Saturday, February 4, 2012

Core work

The Pilates and yoga world talks about the core as a fundamental element of the health of the human body. In yogic tradition the bandhas are the energetic equivalent to the core, and in Pilates one focuses on the inner muscles that underlie the superficial ones and have essential role in the healthy holding of the body and containing the inner organs. The whole body’s alignment and ability to move in an effective and sustainable way depends on this core. When you work out, practice asanas in yoga or strengthen your core muscles in Pilates, you are working on this core.
In psychoanalytic therapy there is something very similar happening. Dependent on the health of the structure of the psyche- - just as dependent on your body’s health in physical exercise – you will need to recreate the structure by recognizing, finding, strengthening and maintaining your core, your inner self. Throughout our lives we have gone through many experiences that have had strong impact on us. These impacts shape our core understanding of who we are. Who we are is in relation to others. Thus others, or the outside environment affects who we are at our core. This core develops throughout our lives, some stages of life having more permanent effects and some less important or less lasting ones.
About the psychic core it is said that it has been influenced a great deal in early childhood when our original interpersonal patterns were shaped, formed, molded and established. This can happen later in life as well, especially if we go through some traumatic influences. These traumas - whether in the word’s most often used sense, when something traumatic happened to us, but it is also true for other, major influences that leave permanent marks on us.
Again, the parallel with the physical body, we can say that our physical build gets created and recreated by such events as playing a certain sport or musical instrument for an extended period of time, or using our body regularly in a certain way, like driving. For women pregnancy, childbirth and breastfeeding can have similar long lasting effects on their bodies. The examples are endless and they surround us all the time.

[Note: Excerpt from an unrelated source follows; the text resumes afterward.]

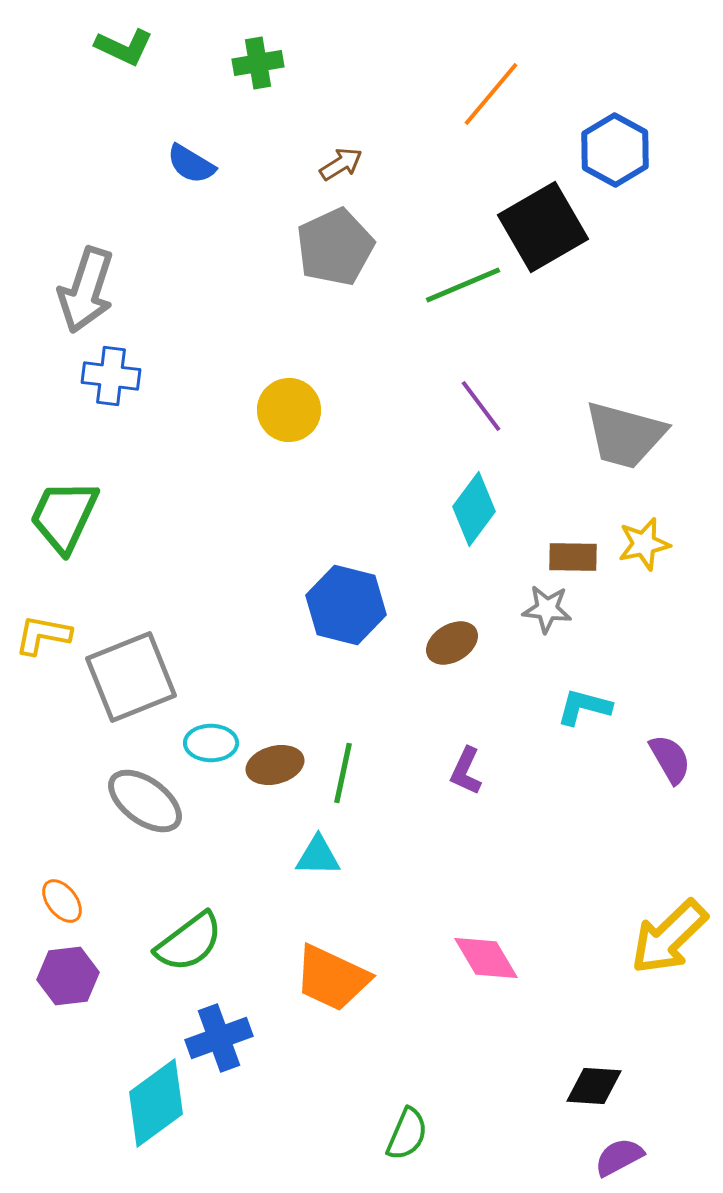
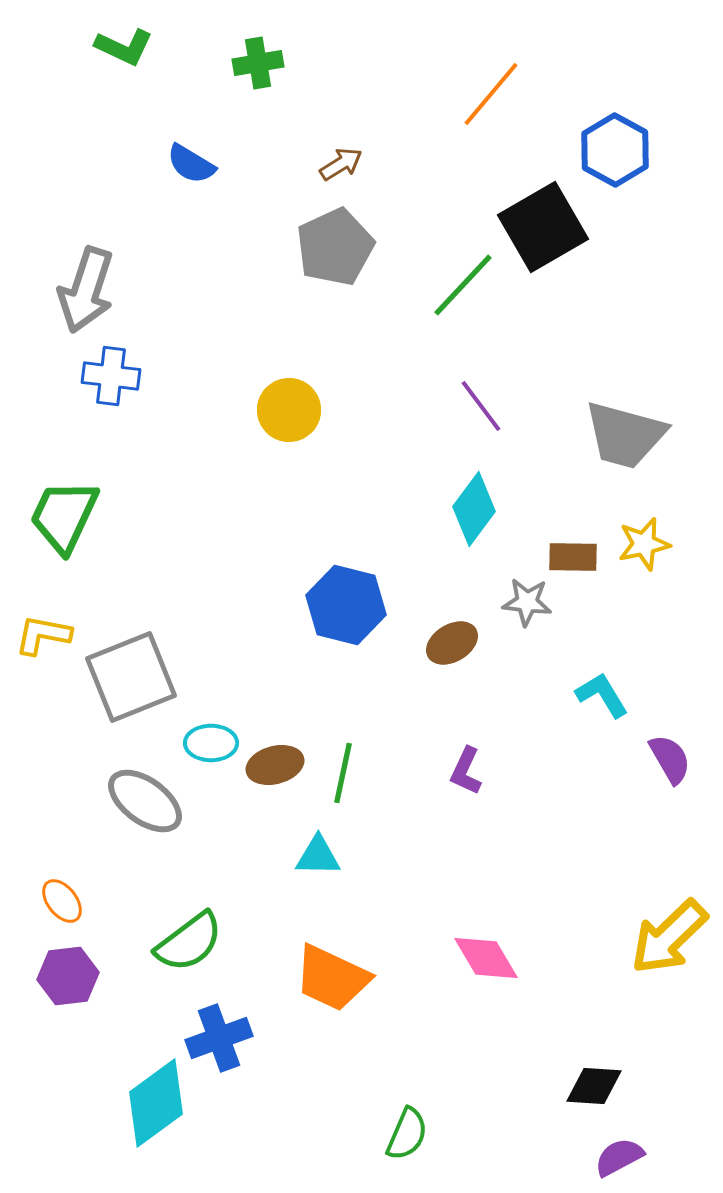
green line at (463, 285): rotated 24 degrees counterclockwise
gray star at (547, 609): moved 20 px left, 7 px up
cyan L-shape at (584, 707): moved 18 px right, 12 px up; rotated 44 degrees clockwise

The same way it happens to our inner psychic core as well. It gets molded and shaped throughout life’s interpersonal experiences. We internalize and process those experiences and some of them stay with us as our own.
The process of psychotherapy – as I see it – is a process similar to a Pilates or yoga training. The instructor – or the therapist – looks very closely at the minute manifestations of the person’s inner workings. We listen, or look, and observe. Soon a picture of manifestations clarifies a view of the inner core, and the therapist takes that inner core and helps the client rearrange their view of reality in a way that will be healthier, will induce less suffering and will clear the way to free flow of psychic energy, libido – as some call it – or the person’s capacity to live a fuller life.
The core of the personality is that inner container that needs to be strong enough to maintain its essential ingredients, on which the outer manifestations depend. These are not only the person’s behaviors, thought and actions, but their very details of their personality and interpersonal communications. The work is done at this core level. When it is out of alignment, it causes many unhealthy manifestations, and the process of bringing it back to alignment needs to be very gentle, precise and nonjudgmental. That is the only way that its well established ways will allow to loosen up, to shift and to heal.